Wie Merkel die Euro-Reform stoppt
Berlin hat die Empfehlungen von fünf EU-Präsidenten zur “Vollendung der Wirtschafts- und Währungsunion” auf Eis gelegt. Wie es dazu kam – und wie es nun weitergeht.
Die EU rückt von ihrem Ziel ab, rasch die Lehren aus der Eurokrise zu ziehen und die Währungsunion zu “vollenden”, wie es im EU-Amtsdeutsch heißt.
Ein von Kommissionschef Juncker und vier weiteren EU-Präsidenten vorgelegter Reformbericht wurde – wie in diesem Blog berichtet – auf Eis gelegt.

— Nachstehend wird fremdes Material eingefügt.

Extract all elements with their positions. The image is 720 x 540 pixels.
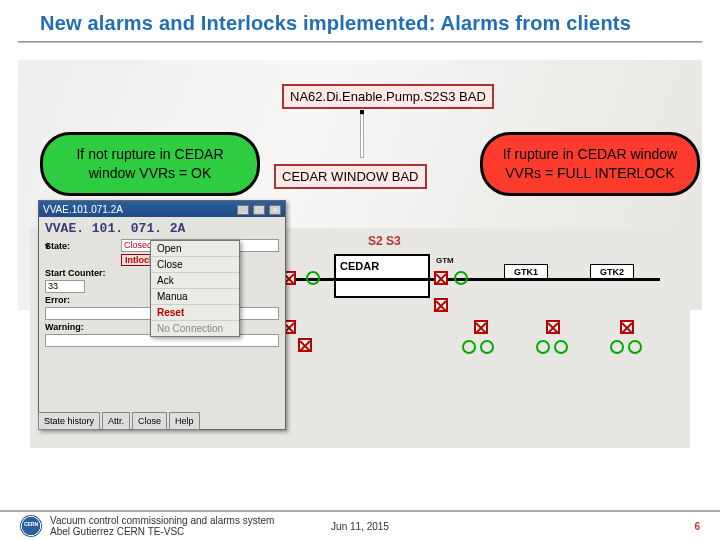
menu-ack[interactable]: Ack <box>151 273 239 289</box>
error-label: Error: <box>45 295 117 305</box>
menu-open[interactable]: Open <box>151 241 239 257</box>
dialog-button-row: State history Attr. Close Help <box>38 412 200 430</box>
start-counter-label: Start Counter: <box>45 268 135 278</box>
page-number: 6 <box>694 521 700 532</box>
valve-icon <box>434 271 448 285</box>
help-button[interactable]: Help <box>169 412 200 430</box>
close-button[interactable]: Close <box>132 412 167 430</box>
menu-manual[interactable]: Manua <box>151 289 239 305</box>
valve-icon <box>298 338 312 352</box>
chevron-icon[interactable]: ▾ <box>45 241 57 251</box>
start-counter-value: 33 <box>45 280 85 293</box>
connector-gap <box>360 114 364 158</box>
state-history-button[interactable]: State history <box>38 412 100 430</box>
gauge-ok-icon <box>610 340 624 354</box>
warning-label: Warning: <box>45 322 117 332</box>
condition-interlock: If rupture in CEDAR window VVRs = FULL I… <box>480 132 700 196</box>
footer-line1: Vacuum control commissioning and alarms … <box>50 515 274 526</box>
menu-reset[interactable]: Reset <box>151 305 239 321</box>
cern-logo-icon <box>20 515 42 537</box>
gauge-ok-icon <box>462 340 476 354</box>
slide-footer: Vacuum control commissioning and alarms … <box>0 510 720 540</box>
gauge-ok-icon <box>454 271 468 285</box>
gauge-ok-icon <box>554 340 568 354</box>
footer-left: Vacuum control commissioning and alarms … <box>20 515 274 537</box>
dialog-titlebar[interactable]: VVAE.101.071.2A _ □ × <box>39 201 285 217</box>
minimize-icon[interactable]: _ <box>237 205 249 215</box>
footer-credits: Vacuum control commissioning and alarms … <box>50 515 274 537</box>
context-menu[interactable]: Open Close Ack Manua Reset No Connection <box>150 240 240 337</box>
attr-button[interactable]: Attr. <box>102 412 130 430</box>
alarm-bad-pump: NA62.Di.Enable.Pump.S2S3 BAD <box>282 84 494 109</box>
valve-icon <box>620 320 634 334</box>
menu-noconn[interactable]: No Connection <box>151 321 239 336</box>
s2s3-label: S2 S3 <box>368 234 401 248</box>
valve-icon <box>474 320 488 334</box>
window-buttons: _ □ × <box>236 203 281 215</box>
gauge-ok-icon <box>480 340 494 354</box>
dialog-title-text: VVAE.101.071.2A <box>43 204 123 215</box>
slide: New alarms and Interlocks implemented: A… <box>0 0 720 540</box>
alarm-cedar-window: CEDAR WINDOW BAD <box>274 164 427 189</box>
title-divider <box>18 41 702 43</box>
footer-date: Jun 11, 2015 <box>331 521 389 532</box>
menu-close[interactable]: Close <box>151 257 239 273</box>
gtm-label: GTM <box>436 256 454 265</box>
valve-icon <box>434 298 448 312</box>
maximize-icon[interactable]: □ <box>253 205 265 215</box>
gauge-ok-icon <box>628 340 642 354</box>
device-name: VVAE. 101. 071. 2A <box>39 217 285 238</box>
cedar-box: CEDAR <box>334 254 430 298</box>
gauge-ok-icon <box>306 271 320 285</box>
close-icon[interactable]: × <box>269 205 281 215</box>
valve-icon <box>546 320 560 334</box>
footer-line2: Abel Gutierrez CERN TE-VSC <box>50 526 274 537</box>
condition-ok: If not rupture in CEDAR window VVRs = OK <box>40 132 260 196</box>
gauge-ok-icon <box>536 340 550 354</box>
slide-title: New alarms and Interlocks implemented: A… <box>0 0 720 41</box>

Stattdessen kommt Juncker der Forderung von Bundeskanzlerin Merkel nach, sich zunächst um die Sanierung von pleitegefährdeten Banken zu kümmern.
Opfer der deutschen Agenda
Dies sorgt nun für Streit mit Italien, das sich als Opfer einer „deutschen Agenda“ sieht. Auch das Europaparlament ist empört.
Die Vertagung sei ein Skandal und „ökonomisch gefährlich“, kritisiert der grüne Finanzexperte Giegold. „Europa spricht deutsch“, sagt sein Kollege De Masi von den Linken. Es bleibe abzuwarten, ob Berlin hoch pokere oder „die fünf Präsidenten erledigen will“.
Ursprünglich wollte die EU im neuen Jahr lange versprochene Reformen der Eurozone angehen, die Krisen wie in Griechenland künftig ausschließen sollen.
Unter anderem soll sich die Eurozone mehr um “wirtschaftliche Konvergenz” und “sozialen Zusammenhalt” kümmern und die – bisher kaum vorhandene – “demokratische Rechenschaftspflicht” stärken.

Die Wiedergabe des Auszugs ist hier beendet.